Coveney, making his first visit to New York is scheduled to address the United Nations General Assembly and meet with UN Secretary General, Antonio Guterres.

Coveney’s schedule will see him undertake a wide range of meetings with foreign ministers, as well as participate in an IDA (Ireland's inward investment promotion agency) event and engage with the local Irish community here. 


Coveney began his visit to New York on Monday by attending a meeting on reform of the United Nations which is being hosted by President Trump. Later over lunch he met with supporters of the Ireland Funds. 


Minister Coveney setting out the challenges of Brexit @IrelandinNY @EI_theUSA pic.twitter.com/IMgMssJhuX

— Eva Murphy Ryan (@EI_EMurphyRyan) September 20, 2017

Speaking ahead of his departure for the UN, Coveney said, “The UN lies at the heart of Ireland’s foreign policy and it has done so for more than six decades. We see very clearly the advantages of a rules-based order in international affairs which the UN provides for. It is in our interests to pursue an active foreign policy because Ireland is a small, outward looking country which is heavily dependent on external trade for our well-being.”


“We have kept faith with the UN since we joined in 1955 and I believe that the case for multilateralism remains compelling, especially at this time of international uncertainty.
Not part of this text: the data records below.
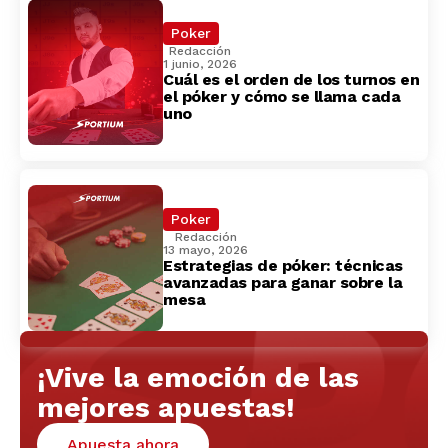
Poker
Redacción
1 junio, 2026
Cuál es el orden de los turnos en
el póker y cómo se llama cada
uno
Poker
Redacción
13 mayo, 2026
Estrategias de póker: técnicas
avanzadas para ganar sobre la
mesa
¡Vive la emoción de las
mejores apuestas!
Apuesta ahora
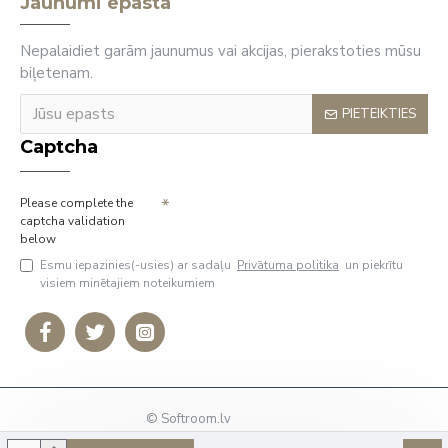
Jaunumi epastā
Nepalaidiet garām jaunumus vai akcijas, pierakstoties mūsu
biļetenam.
PIETEIKTIES
Captcha
Please complete the
captcha validation
below
Esmu iepazinies(-usies) ar sadaļu
Privātuma politika
un piekrītu
visiem minētajiem noteikumiem
© Softroom.lv
Tālrunis: +37127009636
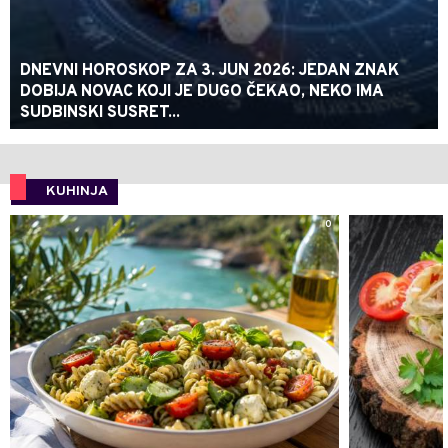
DNEVNI HOROSKOP ZA 3. JUN 2026: JEDAN ZNAK
DOBIJA NOVAC KOJI JE DUGO ČEKAO, NEKO IMA
SUDBINSKI SUSRET...
KUHINJA
0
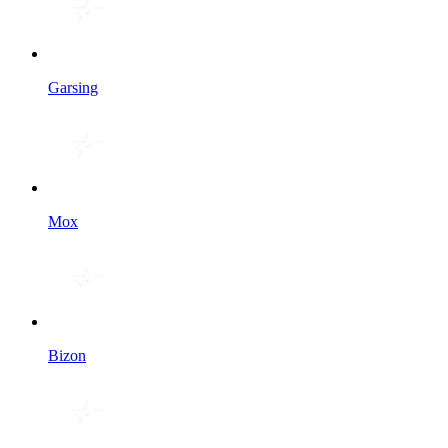
Garsing
Мох
Bizon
Global problems are often becoming local problems, and the interconnections between climate change, migration, conflict and poverty are clear to see and affect us all – wherever we are situated in the world.”

“We are a committed member of the UN and we continue to make our mark on human rights, disarmament, sustainable development and peacekeeping. Our contribution to peacekeeping has been long and sustained. Irish troops have given unbroken service to the UN since 1958 and today we are the EU’s largest per capita contributor to UN peacekeeping operations.”


On Wednesday Coveney signed the Treaty on the Prohibition of Nuclear Weapons (TPNW) which was adopted in July.  Ireland, as one of the Core Group which put forward the UN Resolution which led to the adoption of the treaty, and was among the first states to sign it.

Honoured to be signing on behalf of Ireland this morning at the UN General Assembly pic.twitter.com/4uElDVHky0

— Simon Coveney (@simoncoveney) September 20, 2017

Coveney’s program will also include intensive meetings with senior U.S. officials and will also include a number of Irish American community events, including meetings with Irish community and business leaders. It is understood he will brief them on recent political developments in Northern Ireland and the implications for Ireland of Brexit, the UK decision to leave the EU. 


Ireland’s Ambassador to the UN Geraldine Byrne Nason, Minister Cannon and Minister Coveney at the UN on Tuesday.